2016 IEEE 22nd International Conference on Parallel and Distributed Systems (ICPADS) (2016)
Wuhan, Hubei, China
Dec. 13, 2016 to Dec. 16, 2016
Data compression is widely used in storage systems to reduce redundant data and thus save storage space. One challenge facing the traditional compression approaches is the limitation of compression windows size, which fails to reduce redundancy globally. In this paper, we present DEC, a Deduplication-Enhanced Compression approach that effectively combines deduplication and traditional compressors to increase compression ratio and efficiency.

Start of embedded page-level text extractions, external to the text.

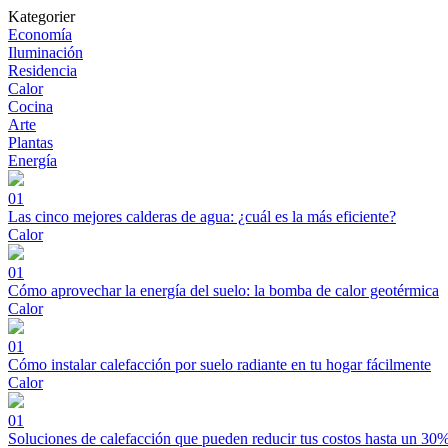
Kategorier
Economía
Iluminación
Residencia
Calor
Cocina
Arte
Plantas
Energía
01
Las cinco mejores calderas de agua: ¿cuál es la más eficiente?
Calor
01
Cómo aprovechar la energía del suelo: la bomba de calor geotérmica
Calor
01
Cómo instalar calefacción por suelo radiante en tu hogar fácilmente
Calor
01
Soluciones de calefacción que pueden reducir tus costos hasta un 30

Specifically, we make full use of deduplication to (1) accelerate data reduction by fast but global deduplication and (2) exploit data locality to compress similar chunks by clustering the data chunks which are adjacent to the same duplicate chunks. Our experimental results of a DEC prototype based on real-world datasets show that DEC increases the compression ratio by 20% to 71% and speeds up the compression throughput by 17%~183% compared to traditional compressors, without sacrificing the decompression throughput by leveraging deduplication in traditional compression approaches.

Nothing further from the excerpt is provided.